Para mim, não há nada mais animador que saber que, se estiver a fim, posso acordar e ir vestida de Cleópatra à padaria, e ninguém vai nem ligar. As pessoas exercitam a liberdade sem medo, e ocupam as ruas, as praças, sabendo que se quiserem podem ir fantasiadas, e se quiserem podem também não ir. O carnaval subverte, o carnaval liberta. Se homem quer vestir-se de mulher, ou vice-versa, se criança quer sair de adulto, se adulto quer andar como criança, a ninguém importa e diz respeito. Cada um com sua consciência e suas vontades. Isso para mim é revolucionário, é inovador.

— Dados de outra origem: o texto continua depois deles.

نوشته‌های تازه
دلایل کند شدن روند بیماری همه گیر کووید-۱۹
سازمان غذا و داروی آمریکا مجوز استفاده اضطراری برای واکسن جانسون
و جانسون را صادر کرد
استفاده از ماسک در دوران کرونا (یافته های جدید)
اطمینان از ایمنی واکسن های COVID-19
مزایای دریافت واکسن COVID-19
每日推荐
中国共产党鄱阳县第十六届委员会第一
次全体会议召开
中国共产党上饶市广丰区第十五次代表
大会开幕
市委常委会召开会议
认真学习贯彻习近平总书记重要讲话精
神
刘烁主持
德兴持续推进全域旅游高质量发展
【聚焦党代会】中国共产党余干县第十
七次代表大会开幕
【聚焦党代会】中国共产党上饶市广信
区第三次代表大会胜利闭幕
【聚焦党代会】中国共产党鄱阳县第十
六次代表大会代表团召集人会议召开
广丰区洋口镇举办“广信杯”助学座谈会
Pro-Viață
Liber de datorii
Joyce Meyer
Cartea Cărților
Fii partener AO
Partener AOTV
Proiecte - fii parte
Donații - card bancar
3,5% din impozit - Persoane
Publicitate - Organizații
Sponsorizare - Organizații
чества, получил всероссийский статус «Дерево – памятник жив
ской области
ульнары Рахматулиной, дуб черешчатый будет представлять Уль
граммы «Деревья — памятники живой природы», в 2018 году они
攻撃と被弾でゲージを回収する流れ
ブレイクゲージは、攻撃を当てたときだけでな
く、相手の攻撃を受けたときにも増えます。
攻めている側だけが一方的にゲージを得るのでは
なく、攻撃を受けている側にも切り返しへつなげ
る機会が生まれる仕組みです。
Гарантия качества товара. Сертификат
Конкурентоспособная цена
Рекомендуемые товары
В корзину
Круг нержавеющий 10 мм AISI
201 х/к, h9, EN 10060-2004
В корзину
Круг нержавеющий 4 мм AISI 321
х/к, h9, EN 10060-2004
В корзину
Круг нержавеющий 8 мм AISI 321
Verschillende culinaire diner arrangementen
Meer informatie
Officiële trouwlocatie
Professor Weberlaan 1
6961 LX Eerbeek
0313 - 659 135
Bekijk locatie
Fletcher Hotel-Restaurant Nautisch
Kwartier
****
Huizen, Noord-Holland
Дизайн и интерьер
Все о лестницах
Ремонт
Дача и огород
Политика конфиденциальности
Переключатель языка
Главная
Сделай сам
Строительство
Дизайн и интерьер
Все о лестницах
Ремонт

O carnaval é tão livre, mas tão livre, que até às pessoas que não gostam dele, liberta. Elas podem orgulhosas dizer que não suportam a balbúrdia e partir para locais tranquilos, de lareira, friozinho e jazz. Enquanto isso os partidários do carnaval também não se importam: partem para as noites bárbaras e acesas, talvez agradecendo no íntimo a quem vai embora e deixa mais espaço na rua.
Carnaval para mim não é escola de samba, não é bloco, nem desfile: carnaval é um tempinho do ano (talvez pequeno demais, talvez por isso mais intenso) em que cada um exerce sua felicidade da forma que lhe convém. Nada mais é preciso dizer.